Entscheidend für die neuen Ergebnisse war, dass Nikolić und ihre Kollegen eine neuartige Beobachtungstechnik namens Integralfeldspektroskopie einsetzten. Diese Technik erlaubt es, die Zusammensetzung des Lichts für eine Vielzahl verschiedener Bildpunkte im Bildfeld des Teleskops gleichzeitig zu bestimmen. Sie wurde dabei zum ersten Mal auf einen Supernova-Überrest angewandt.

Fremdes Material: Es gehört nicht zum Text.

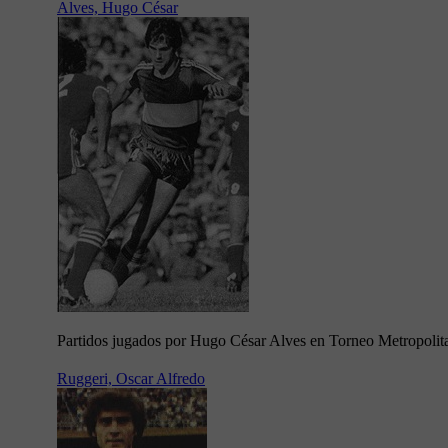
Alves, Hugo César
Partidos jugados por Hugo César Alves en Torneo Metropoli
Ruggeri, Oscar Alfredo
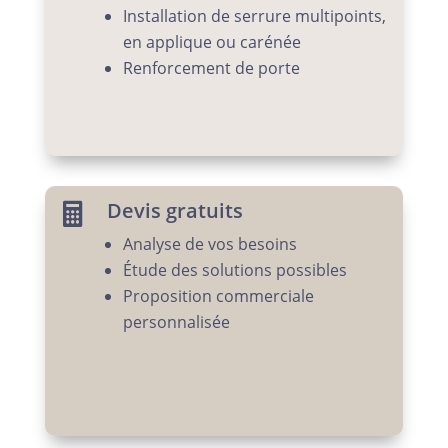
Installation de serrure multipoints,
en applique ou carénée
Renforcement de porte
Devis gratuits

Analyse de vos besoins
Étude des solutions possibles
Proposition commerciale
personnalisée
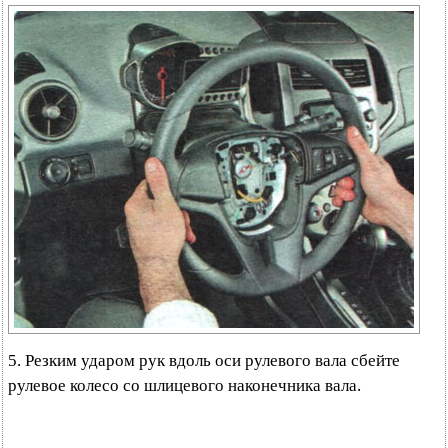
5. Резким ударом рук вдоль оси рулевого вала сбейте
рулевое колесо со шлицевого наконечника вала.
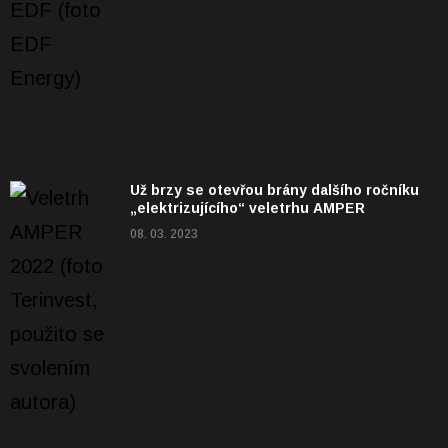
Už brzy se otevřou brány dalšího ročníku
„elektrizujícího“ veletrhu AMPER
08. 03. 2023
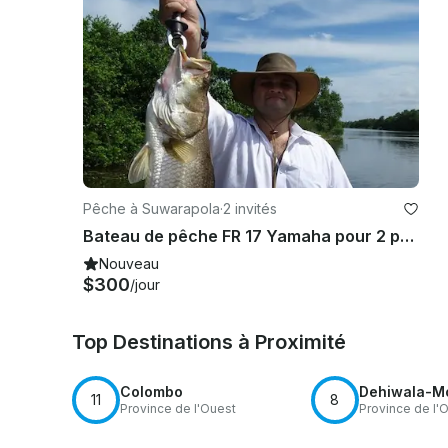
Pêche à Suwarapola
·
2 invités
Bateau de pêche FR 17 Yamaha pour 2 pêcheurs dans le lac Bolgoda, Sri Lanka
Nouveau
$300
/jour
Top Destinations à Proximité
Colombo
Dehiwala-Mo
11
8
Province de l'Ouest
Province de l'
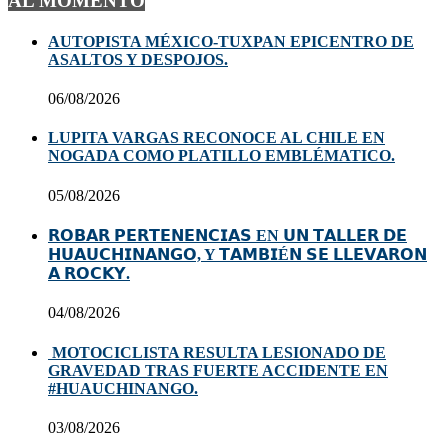
AL MOMENTO
AUTOPISTA MÉXICO-TUXPAN EPICENTRO DE
ASALTOS Y DESPOJOS.
06/08/2026
LUPITA VARGAS RECONOCE AL CHILE EN
NOGADA COMO PLATILLO EMBLÉMATICO.
05/08/2026
𝗥𝗢𝗕𝗔𝗥 𝗣𝗘𝗥𝗧𝗘𝗡𝗘𝗡𝗖𝗜𝗔𝗦 EN 𝗨𝗡 𝗧𝗔𝗟𝗟𝗘𝗥 𝗗𝗘
𝗛𝗨𝗔𝗨𝗖𝗛𝗜𝗡𝗔𝗡𝗚𝗢, Y 𝗧𝗔𝗠𝗕𝗜É𝗡 𝗦𝗘 𝗟𝗟𝗘𝗩𝗔𝗥𝗢𝗡
𝗔 𝗥𝗢𝗖𝗞𝗬.
04/08/2026
MOTOCICLISTA RESULTA LESIONADO DE
GRAVEDAD TRAS FUERTE ACCIDENTE EN
#HUAUCHINANGO.
03/08/2026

Nikolić und ihre Kollegen nutzten den Spektrografen VIMOS am Very Large Telescope, um für mehr als 100 Punkte in einem kleinen Teilbereich der Stoßfront der Supernova SN 1006 gleichzeitig Spektren zu gewinnen.

Die rund anderthalbjährige Analyse der Daten ergab detaillierte Informationen insbesondere über die Temperaturen vor und hinter der Stoßfront und lieferte wichtige Informationen darüber, wie in Supernova-Überresten kosmische Teilchenstrahlung erzeugt wird.

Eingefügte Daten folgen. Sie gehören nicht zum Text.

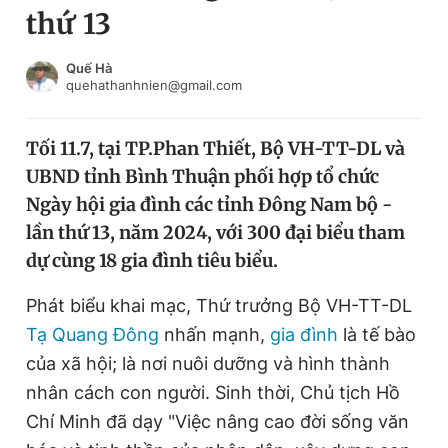
thứ 13
Chuyên mục khác
Tin đã xem
Chào ngày mới
Tin 24h
Quế Hà
quehathanhnien@gmail.com
Đăng xuất
Tin thị trường
Tin 360
Tối 11.7, tại TP.Phan Thiết, Bộ VH-TT-DL và
UBND tỉnh Bình Thuận phối hợp tổ chức
Video
Magazine
Ngày hội gia đình các tỉnh Đông Nam bộ -
lần thứ 13, năm 2024, với 300 đại biểu tham
dự cùng 18 gia đình tiêu biểu.
Sản phẩm khác
Tiện ích
Phát biểu khai mạc, Thứ trưởng Bộ VH-TT-DL
Bạn cần biết
Tạ Quang Đông
nhấn mạnh,
gia đình
là tế bào
của xã hội; là nơi nuôi dưỡng và hình thành
Thông tin tòa soạn
Liên hệ quảng cáo
nhân cách con người. Sinh thời, Chủ tịch Hồ
Chí Minh đã dạy "Việc nâng cao đời sống văn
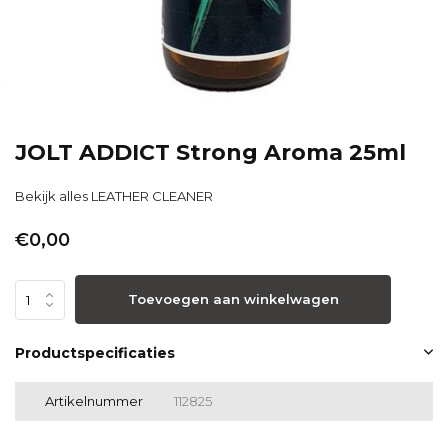
JOLT ADDICT Strong Aroma 25ml
Bekijk alles LEATHER CLEANER
€0,00
Toevoegen aan winkelwagen
Productspecificaties
Artikelnummer
112825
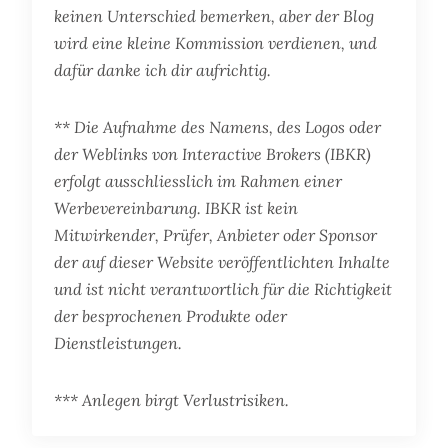
keinen Unterschied bemerken, aber der Blog
wird eine kleine Kommission verdienen, und
dafür danke ich dir aufrichtig.
** Die Aufnahme des Namens, des Logos oder
der Weblinks von Interactive Brokers (IBKR)
erfolgt ausschliesslich im Rahmen einer
Werbevereinbarung. IBKR ist kein
Mitwirkender, Prüfer, Anbieter oder Sponsor
der auf dieser Website veröffentlichten Inhalte
und ist nicht verantwortlich für die Richtigkeit
der besprochenen Produkte oder
Dienstleistungen.
*** Anlegen birgt Verlustrisiken.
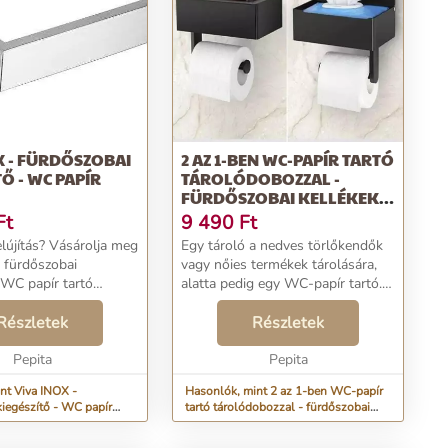
X - FÜRDŐSZOBAI
2 AZ 1-BEN WC-PAPÍR TARTÓ
TŐ - WC PAPÍR
TÁROLÓDOBOZZAL -
FÜRDŐSZOBAI KELLÉKEK
T...
Ft
9 490
Ft
elújítás? Vásárolja meg
Egy tároló a nedves törlőkendők
 fürdőszobai
vagy nőies termékek tárolására,
 WC papír tartó
alatta pedig egy WC-papír tartó.
 kedvező áron, vagy
A tárolóval rendszerezheti a
tovább a(z)
Részletek
törlőkendőt vagy a női termékeit
Részletek
ény kategória
illetve a tetején lévő ideiglenesen
zül. Azonnal, valós
Pepita
elhel...
Pepita
nt Viva INOX -
Hasonlók, mint 2 az 1-ben WC-papír
kiegészítő - WC papír
tartó tárolódobozzal - fürdőszobai
kellékek t...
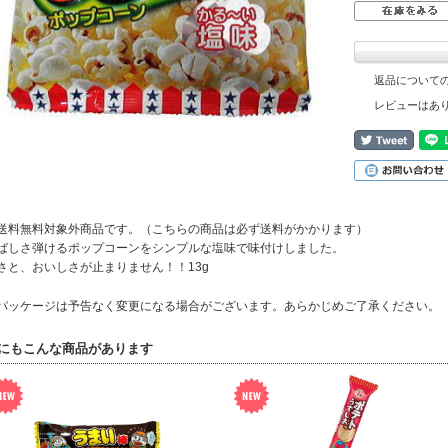
返品について
レビューはあ
送料無料対象外商品です。（こちらの商品は必ず送料がかかります）
ばしさ弾けるポップコーンをシンプルな塩味で味付けしました。
さと、おいしさが止まりません！！13g
パッケージは予告なく変更になる場合がございます。あらかじめご了承ください。
にもこんな商品があります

Auch das Team, in dem der Innsbrucker Astronom Reimer mitarbeitet, konnte jetzt einen wichtigen Nachweis für die Entstehung der kosmischen Strahlung in Supernova-Überresten präsentieren: Mit dem Weltraumteleskop Fermi gelang es den Forschern nämlich, den Protonen am Ort ihrer Beschleunigung nachzuspüren: Eine charakteristische Veränderung im Gammastrahlen-Spektrum verrät Phänomene, bei denen energiereiche Protonen wechselwirken und über zerfallende neutrale Pionen, einem subatomaren Teilchen, Gammastrahlung freisetzen.

"Diese Signatur ist seit Jahrzehnten als 'pion-bump' bekannt und auch bereits im Spektrum der diffusen Gammastrahlung gesehen worden", erläutert Reimer. "Jetzt jedoch wurde sie erstmals in den Spektren einzelner Gammastrahlungsquellen beobachtet - und zwar in den beiden Supernova-Überresten W44 und IC443. Damit können wir eine eindeutige Verbindung zwischen der Existenz energiereicher Protonen am Ort von Supernova-Überresten ausmachen"

Die Beobachtungen wurden mit dem Hauptinstrument von Fermi, dem Large Area Telescope (LAT), gemacht. "Wir können nun davon ausgehen, dass hadronische Teilchenbeschleunigung und Supernova-Überreste zusammenhängen und uns darauf konzentrieren, besser zu verstehen, wie Protonen und schwerere Kerne dort Energie gewinnen", so Reimer. "Kennen wir sämtliche Supernova-Überreste in unserer Milchstraße und verstehen deren lokale kosmische Umgebung besser, werden wir einschätzen können, ob das Problem der galaktischen kosmischen Strahlung endgültig gelöst worden ist."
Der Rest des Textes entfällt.